Things escalated dramatically when Carlson accused his ex-wife's new husband of striking one of his daughters. Carlson even tape-recorded his daughters’ account without their knowledge.

"I need to know what's happening because I'm having a lot of bad feelings and they're being confirmed," he can be heard saying on the audio recording.

According to police reports, the officers didn't believe Carlson. Police thought he was manipulating his daughters to gain an advantage in the custody case, and police even considered recommending charges of filing a false police report.


Based on that, an Anoka County Judge slapped him with a 50-year harassment order. It would keep him from seeing his daughters until the year 2066.

It would also be used in his custody case in Ramsey County, where Judge Robyn Millenacker told Carlson if he wanted to see his kids, he had to sign a release for all his mental health records.

According to court transcripts, Millenacker told Carlson she was "concerned whether [he has] some mental issues as a result of the traumatic stress you endured."

“The easy thing is to go after with people who have been a veteran is to go after combat," he said.

Millenacker said Carlson--who was representing himself--kept interrupting her in court.
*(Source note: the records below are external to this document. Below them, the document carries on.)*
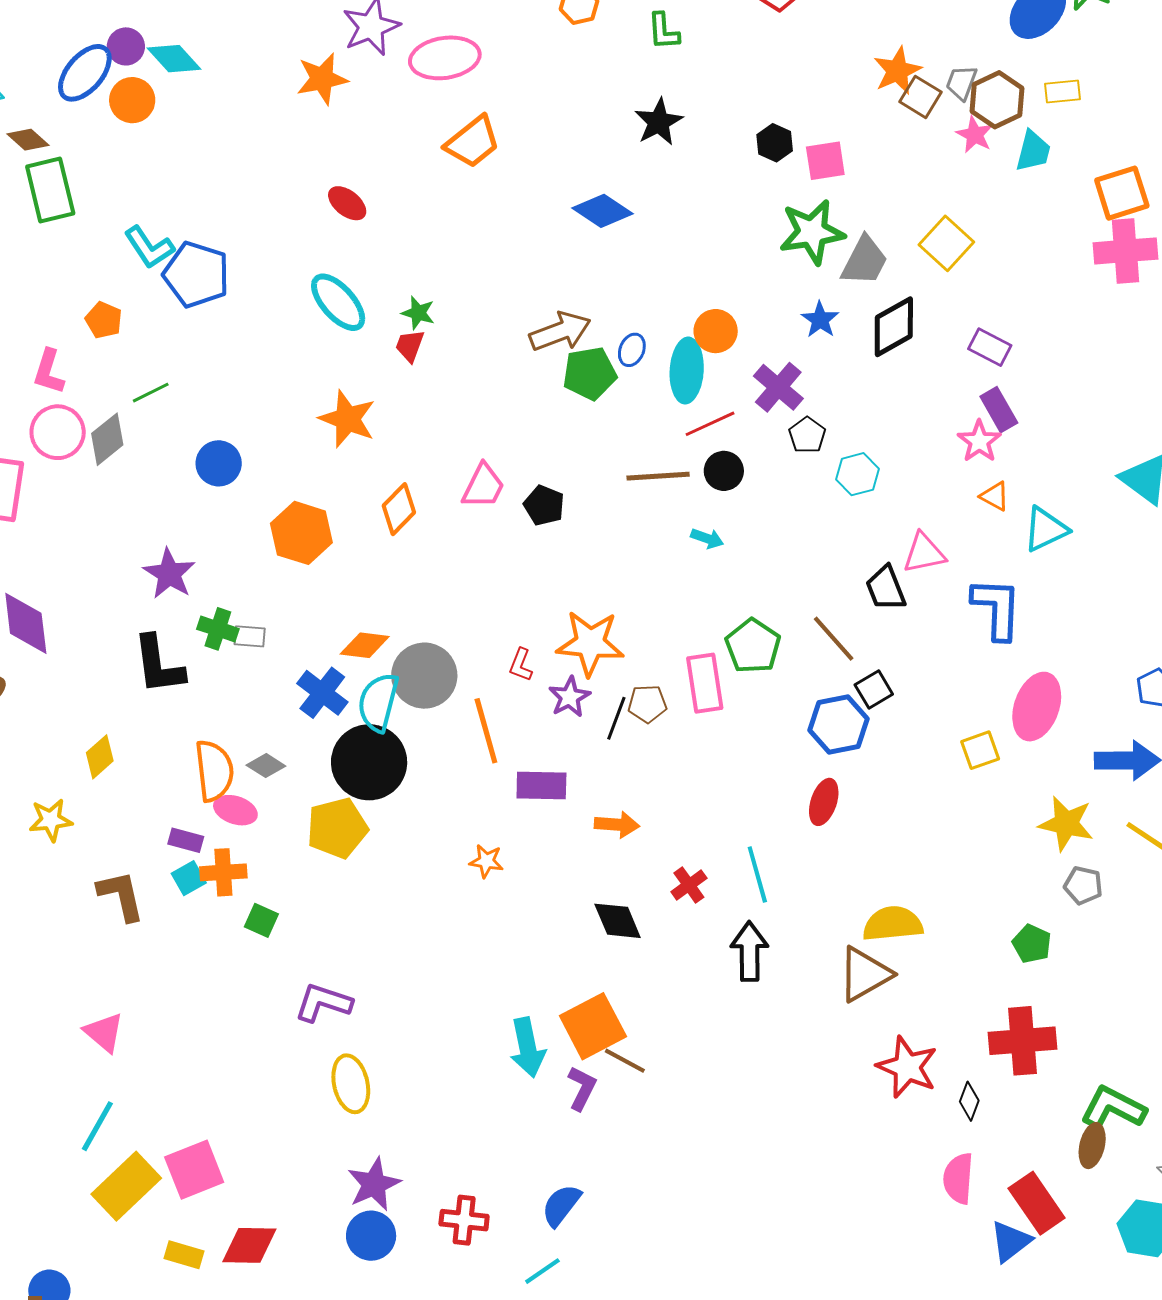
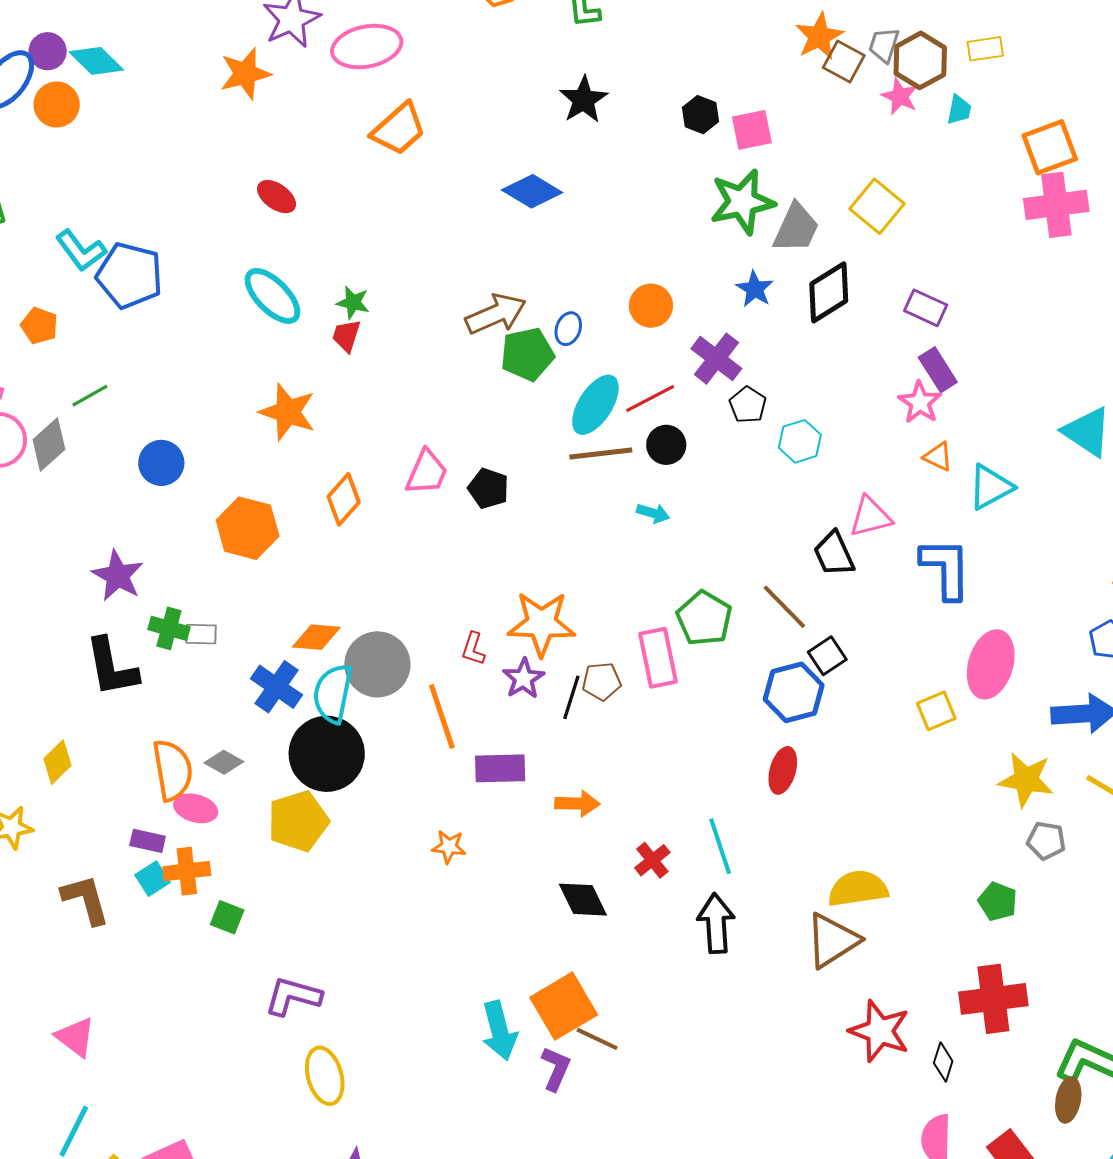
cyan trapezoid: (1033, 151) -> (959, 110), size x0.7
cyan ellipse: (687, 371) -> (595, 405), moved, turned 32

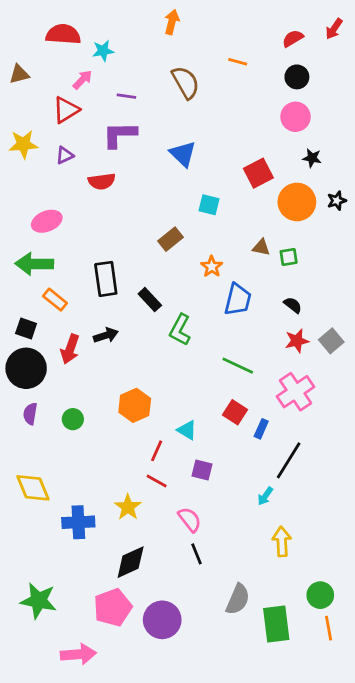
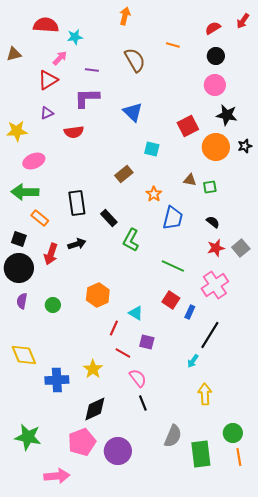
yellow star: (23, 144) -> (17, 131), moved
black star: (312, 158) -> (227, 115), size x1.5
red line: (157, 481) -> (123, 353), moved

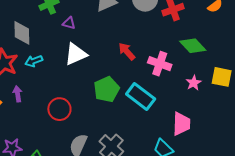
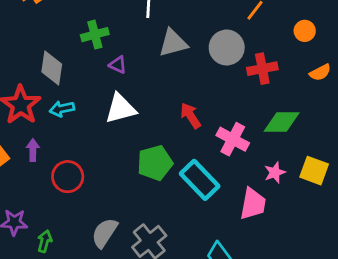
green diamond: (193, 46) -> (282, 122), turned -56
red circle: (59, 109) -> (68, 177), moved
pink trapezoid: (181, 124) -> (253, 204), moved

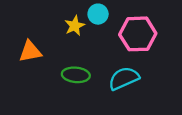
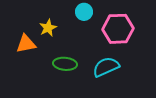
yellow star: (75, 26) -> (48, 28), moved

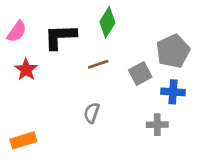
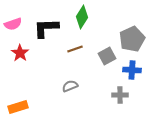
pink semicircle: (17, 31) -> (13, 24), turned 36
gray semicircle: (92, 113) -> (70, 86), turned 49

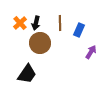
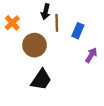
black arrow: (36, 23) -> (46, 12), moved
black trapezoid: (27, 74) -> (41, 80), moved

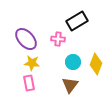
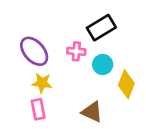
cyan circle: (73, 62) -> (103, 64), moved
brown triangle: (70, 85) -> (92, 112), turned -42

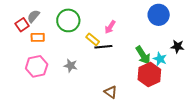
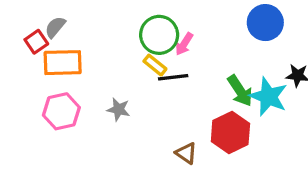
green circle: (68, 20) -> (159, 35), moved
orange rectangle: (38, 37) -> (63, 63), size x1.6
cyan star: (160, 59) -> (268, 97), size x1.6
red hexagon: (149, 74) -> (230, 133), moved

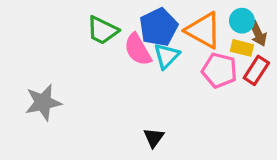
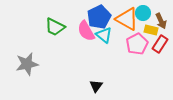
cyan circle: (242, 21) -> (143, 13), moved
green trapezoid: (102, 30) -> (55, 27), moved
cyan triangle: (167, 56) -> (104, 35), turned -36
pink pentagon: (219, 70) -> (137, 44), turned 30

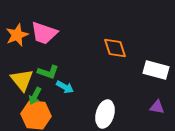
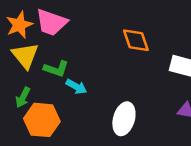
yellow triangle: (22, 80) -> (25, 56), moved
green arrow: (35, 96) -> (23, 97), moved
She held him in contempt and he was taken into custody. He says he was held for five hours and took pictures of himself in the holding cell and posted them on social media.


"What I saw that day was, 'Holy cow someone is standing up to me,'" said Eric Wittenberg, Carlson’s therapist. ”She made him come out to the bench, under threat of 30 days in jail and formally apologize in front of the bench."

Judge Millenacker then directly ordered the VA to release Carlson's mental health records on March 1, 2016,  but the Department of Veteran's Affairs refused to release the records or talk about Carlson's treatment.

"There's a reason there's HIPPA and our mental health records are protected by the VA," Wittenberg said. "We don't want our experience out there to pick apart our experience from ten years ago."

But under state law, courts evaluating the "best interests of the child" must also consider the physical, mental or chemical health issue of a parent.

Wittenberg said he sees nothing that should keep Carlson from seeing his daughters.

"Well-rounded citizen, give you the shirt off his back, and his daughters mean the world to him," he said.

Carlson has also been seen by Dr. James Tuorila, the Surgeon General for the VFW, who diagnosed him with an unspecified anxiety disorder. In the report Tuorila said, "his parental rights should resume immediately and he should not have to go through supervised visitation with his daughters."

Dr. Tuorila also performed a psychological exam know as an MMPI (Minnesota Multiphasic Personality Inventory) on Carlson which, "indicated that he was open and honest while taking the exam but he may have been trying to create a favorable impression of himself."  Dr. Tuorila concluded there was nothing "indicative of any pathological issues."

"I was a machine gunner in infantry," Carlson said. "I saw a lot of things you don't want to see in life but also not the type of things that damage you.  I'm not a damaged person.”

Carlson filed a motion to remove judge Millenacker for bias, but she denied it.

Carlson filed a lawsuit in Federal court, against Ramsey and Anoka Counties, saying the judges violated his constitutional rights. A federal judge dismissed the case for lack of jurisdiction.

He also filed a complaint with the Minnesota Board on Judicial Standards, but the board had no authority and dismissed it.

Carlson says he has no regrets about his three tours in Iraq, or serving his country, it's just coming at a price he never imagined.

"I look at pictures of my kids, I don't even recognize them," he said. "Two years is a long time for little girls and Dad is gone, growing up without me, they've essentially killed me off."

Millenacker ordered Carlson to see one of three court appointed psychologists and to have them perform an MMPI exam. But Carlson refuses that and other conditions, saying the deck has been stacked against him.

Fox 9 News contacted Judge Robyn Millenacker, but a court spokesperson said it would be unethical for her to comment because this is still a case before her.

Carlson’s ex-wife and her attorney also declined comment.